Als tegenreactie gingen sommige rechtse CD&V’ers in overdrive. Zo werkte Hendrik Bogaert in 2017 een vernuftige regeling uit waarbij (alleen) moslims hun religieuze symbolen (de hoofddoek) verplicht zouden moeten afleggen als ze zich op straat zouden vertonen. Bogaert werd daarvoor teruggefloten, maar op 28 mei is hij wel de nummer één van de CD&V-Kamerlijst in West-Vlaanderen.
Dat ligt dan weer in de lijn van de geschiedenis en de aard van de partij. Het is namelijk níét zo dat de CD&V als centrumpartij groot werd door het verkondigen van centrumboodschappen. Als ze dat wel deed, zoals met Stefaan De Clerck in 2003, verloor ze de verkiezingen. Nee, de CD&V werd groot door tegelijk ‘enerzijds’ en ‘anderzijds’ te roepen.
In de ACV-krant Het Volk klonk de vakbondsstem door. De Standaard bracht een boodschap voor de intellectuele katholieke elite. Het Nieuwsblad deed dat voor de gematigde katholieke middengroepen. Gazet van Antwerpen mikte op de rechts-katholieke, antisocialistische christendemocraat.
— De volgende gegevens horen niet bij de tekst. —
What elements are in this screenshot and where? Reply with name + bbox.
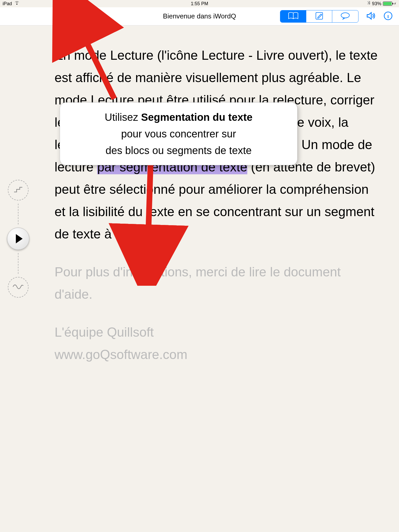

En Het Belang van Limburg bediende in één moeite de hele provincie.
Bij verkiezingen stemden die allemaal op één en dezelfde CVP-lijst, met verkiesbare kandidaten van al die uiteenlopende strekkingen. Die formule joeg de CVP jarenlang tot ver boven de 40 procent. De CVP was geen partij met een grijs discours, maar een partij die alle mogelijke strekkingen overkoepelde, waarbij elke ‘stand’ of fractie opkwam voor de eigen achterban.
Het probleem van de CD&V is dus níét dat de rechtervleugel zich opnieuw laat horen. In de jaren zestig en zeventig bediende het Brusselse CVP/PSC-stemmenkanon Paul Vanden Boeynants zich zelfs van het Front de la Jeunesse: neofascistisch tuig dat gespierd optrad tegen migranten en links. In de jaren tachtig van vorige eeuw maakte de volkse Antwerpse muziekgroep Katastroof furore met bijtende spot op het conservatisme van de CVP, in nummers als ’s Zondags in de kerk’ (1981): “‘k zijn tegen socialisten, negers, joden, enzovoort/ zjanetten en makakken weuren beter uitgemoord/ ik zen voor kernwapens ter verdediging van de staat/ ik stem voor het geweld want ik zen kristen-demokraat.’ Dat lied was een populaire meestamper, zeker in linkse kringen.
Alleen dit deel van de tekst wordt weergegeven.